=== Section Start ===
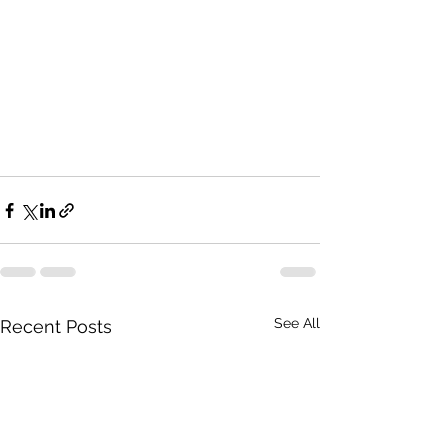
See All
Recent Posts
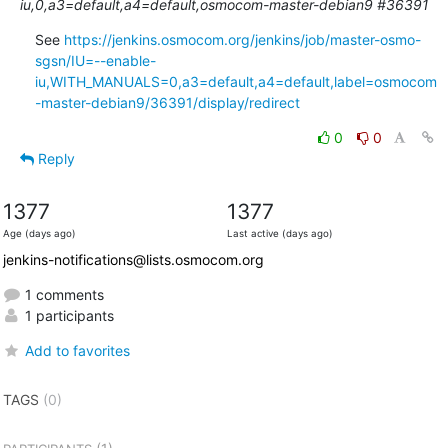
iu,0,a3=default,a4=default,osmocom-master-debian9 #36391
See 
https://jenkins.osmocom.org/jenkins/job/master-osmo-
sgsn/IU=--enable-
iu,WITH_MANUALS=0,a3=default,a4=default,label=osmocom
-master-debian9/36391/display/redirect
0
0
Reply
1377
1377
Age (days ago)
Last active (days ago)
jenkins-notifications@lists.osmocom.org
1 comments
1 participants
Add to favorites
TAGS
(0)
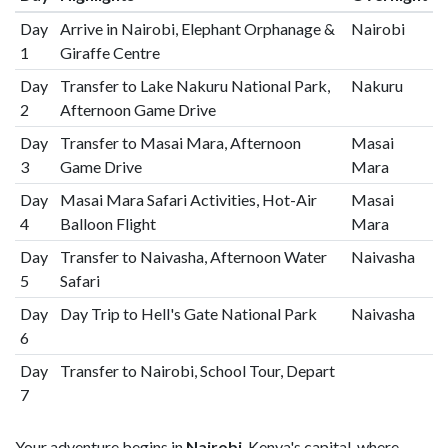
Day
Arrive in Nairobi, Elephant Orphanage &
Nairobi
1
Giraffe Centre
Day
Transfer to Lake Nakuru National Park,
Nakuru
2
Afternoon Game Drive
Day
Transfer to Masai Mara, Afternoon
Masai
3
Game Drive
Mara
Day
Masai Mara Safari Activities, Hot-Air
Masai
4
Balloon Flight
Mara
Day
Transfer to Naivasha, Afternoon Water
Naivasha
5
Safari
Day
Day Trip to Hell's Gate National Park
Naivasha
6
Day
Transfer to Nairobi, School Tour, Depart
7
Your adventure begins in
Nairobi
, Kenya's capital, where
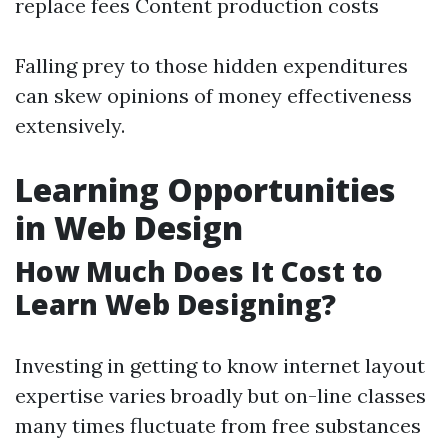
replace fees Content production costs
Falling prey to those hidden expenditures
can skew opinions of money effectiveness
extensively.
Learning Opportunities
in Web Design
How Much Does It Cost to
Learn Web Designing?
Investing in getting to know internet layout
expertise varies broadly but on-line classes
many times fluctuate from free substances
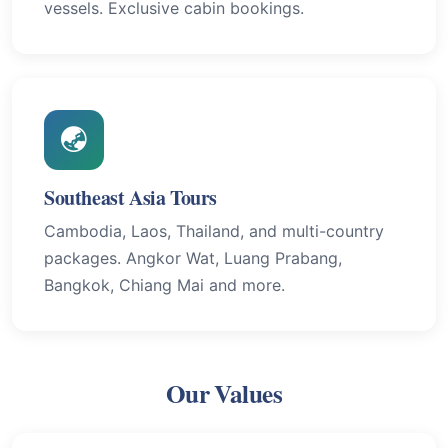
vessels. Exclusive cabin bookings.
Southeast Asia Tours
Cambodia, Laos, Thailand, and multi-country
packages. Angkor Wat, Luang Prabang,
Bangkok, Chiang Mai and more.
Our Values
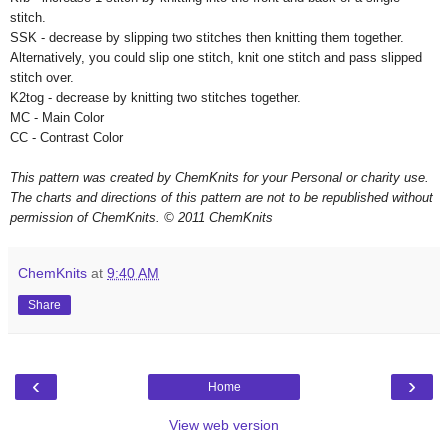
stitch.
SSK - decrease by slipping two stitches then knitting them together.
Alternatively, you could slip one stitch, knit one stitch and pass slipped
stitch over.
K2tog - decrease by knitting two stitches together.
MC - Main Color
CC - Contrast Color
This pattern was created by ChemKnits for your Personal or charity use.
The charts and directions of this pattern are not to be republished without
permission of ChemKnits.
© 2011 ChemKnits
ChemKnits
at
9:40 AM
Share
‹
›
Home
View web version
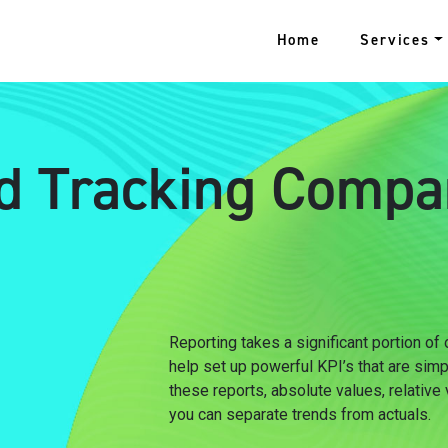
Home
Services
d Tracking Compa
Reporting takes a significant portion of
help set up powerful KPI’s that are sim
these reports, absolute values, relative
you can separate trends from actuals.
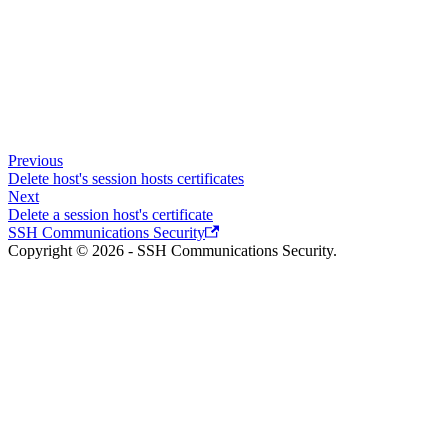
Previous
Delete host's session hosts certificates
Next
Delete a session host's certificate
SSH Communications Security
Copyright © 2026 - SSH Communications Security.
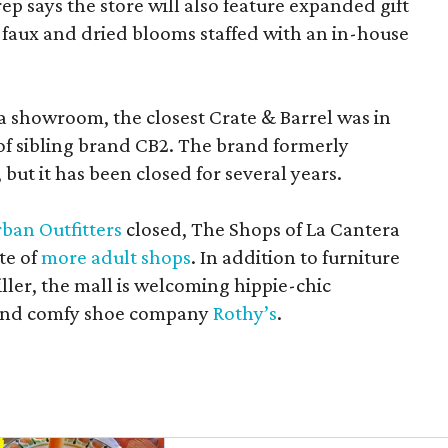
rep says the store will also feature expanded gift
 faux and dried blooms staffed with an in-house
a showroom, the closest Crate & Barrel was in
 of sibling brand CB2. The brand formerly
but it has been closed for several years.
ban Outfitters
closed, The Shops of La Cantera
te of
more adult shops
. In addition to furniture
ler, the mall is welcoming hippie-chic
nd comfy shoe company
Rothy’s
.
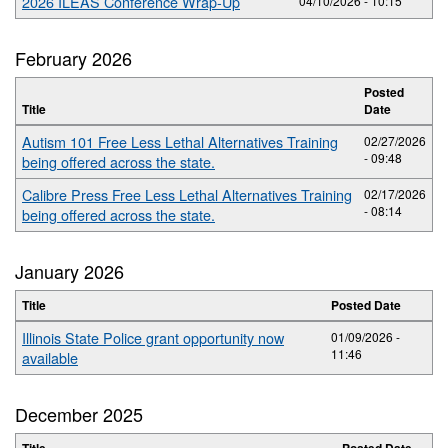
2026 ILEAS Conference Wrap-Up
04/10/2026 - 10:15
February 2026
Posted
Title
Date
Autism 101 Free Less Lethal Alternatives Training
02/27/2026
- 09:48
being offered across the state.
Calibre Press Free Less Lethal Alternatives Training
02/17/2026
- 08:14
being offered across the state.
January 2026
Title
Posted Date
Illinois State Police grant opportunity now
01/09/2026 -
11:46
available
December 2025
Title
Posted Date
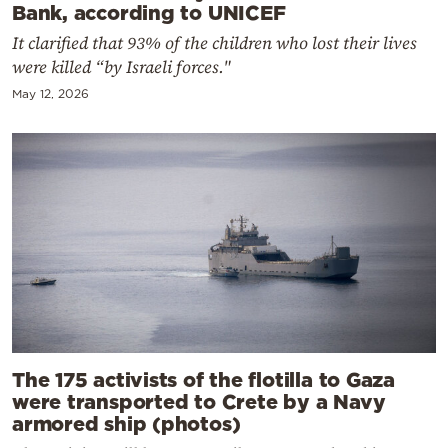
Bank, according to UNICEF
It clarified that 93% of the children who lost their lives
were killed “by Israeli forces."
May 12, 2026
The 175 activists of the flotilla to Gaza
were transported to Crete by a Navy
armored ship (photos)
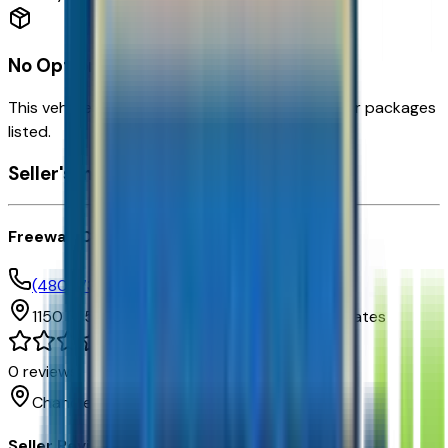
No Options Available
This vehicle doesn't have any factory options or packages
listed.
Seller's info
Freeway Chevrolet
(480) 735-0399
1150 N. 54th St,
Chandler,
Arizona,
United States
0
reviews
Chandler
Seller Reviews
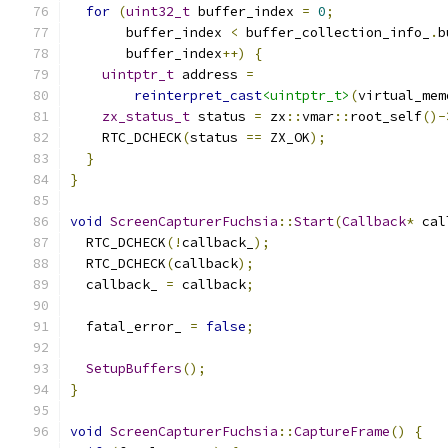
for
(
uint32_t
 buffer_index 
=
0
;
       buffer_index 
<
 buffer_collection_info_
.
b
       buffer_index
++)
{
uintptr_t
 address 
=
reinterpret_cast
<uintptr_t>
(
virtual_mem
zx_status_t
 status 
=
 zx
::
vmar
::
root_self
()-
    RTC_DCHECK
(
status 
==
 ZX_OK
);
}
}
void
ScreenCapturerFuchsia
::
Start
(
Callback
*
 cal
  RTC_DCHECK
(!
callback_
);
  RTC_DCHECK
(
callback
);
  callback_ 
=
 callback
;
  fatal_error_ 
=
false
;
SetupBuffers
();
}
void
ScreenCapturerFuchsia
::
CaptureFrame
()
{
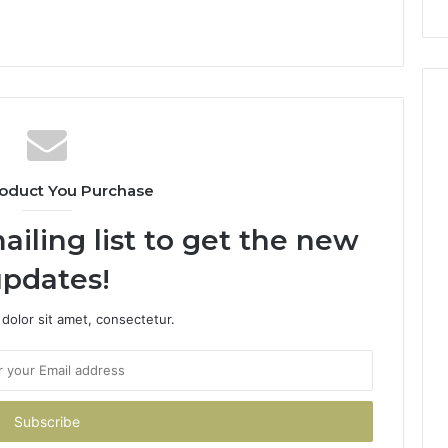
oduct You Purchase
ailing list to get the new
pdates!
dolor sit amet, consectetur.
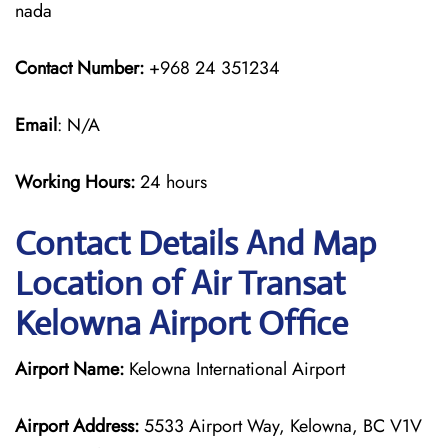
nada
Contact Number:
+968 24 351234
Email
: N/A
Working Hours:
24 hours
Contact Details And Map
Location of Air Transat
Kelowna Airport Office
Airport Name:
Kelowna International Airport
Airport Address:
5533 Airport Way, Kelowna, BC V1V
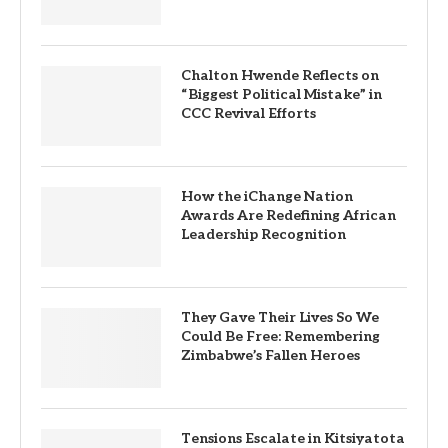
Chalton Hwende Reflects on
“Biggest Political Mistake” in
CCC Revival Efforts
How the iChange Nation
Awards Are Redefining African
Leadership Recognition
They Gave Their Lives So We
Could Be Free: Remembering
Zimbabwe’s Fallen Heroes
Tensions Escalate in Kitsiyatota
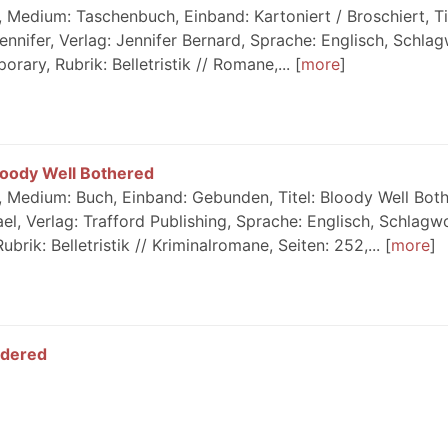
 Medium: Taschenbuch, Einband: Kartoniert / Broschiert, Ti
ennifer, Verlag: Jennifer Bernard, Sprache: Englisch, Schlag
ary, Rubrik: Belletristik // Romane,...
more
loody Well Bothered
 Medium: Buch, Einband: Gebunden, Titel: Bloody Well Both
el, Verlag: Trafford Publishing, Sprache: Englisch, Schlagw
ubrik: Belletristik // Kriminalromane, Seiten: 252,...
more
ldered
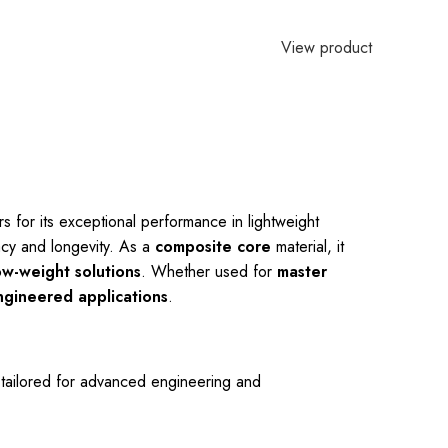
View product
s for its exceptional performance in lightweight
cy and longevity. As a
composite core
material, it
ow-weight solutions
. Whether used for
master
ngineered applications
.
s tailored for advanced engineering and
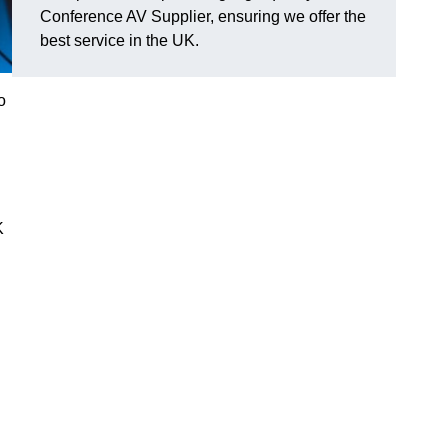
Conference AV Supplier, ensuring we offer the
best service in the UK.
o
K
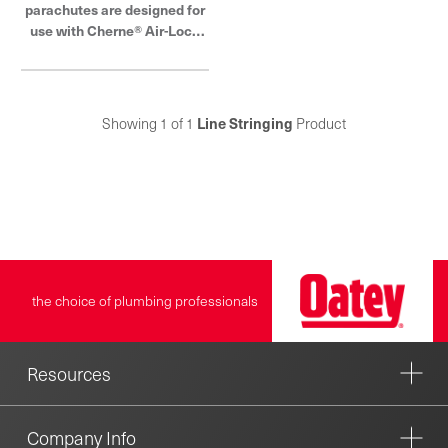
parachutes are designed for
use with Cherne® Air-Loc®
Line Stringer. They are
available in 5 sizes and made
of lightweight nylon.
Showing 1 of 1
Line Stringing
Product
the choice of plumbing professionals
Resources
Company Info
=== Section End ===
WHAT YOU NEED TO DO
Please set down, exactly and with no pictures, the lines in the entries above starting at the one holding "Delete host's session hosts certificates" and ending at the one holding "Calibre Press Free", ends included.

TASK RESPONSE
Delete host's session hosts certificates
Next
Delete a session host's certificate
SSH Communications Security
Copyright © 2026 - SSH Communications Security.
rep says the store will also feature expanded gift
 faux and dried blooms staffed with an in-house
a showroom, the closest Crate & Barrel was in
 of sibling brand CB2. The brand formerly
but it has been closed for several years.
ban Outfitters
closed, The Shops of La Cantera
te of
more adult shops
. In addition to furniture
ler, the mall is welcoming hippie-chic
nd comfy shoe company
Rothy’s
.
2026 ILEAS Conference Wrap-Up
04/10/2026 - 10:15
February 2026
Posted
Title
Date
Autism 101 Free Less Lethal Alternatives Training
02/27/2026
- 09:48
being offered across the state.
Calibre Press Free Less Lethal Alternatives Training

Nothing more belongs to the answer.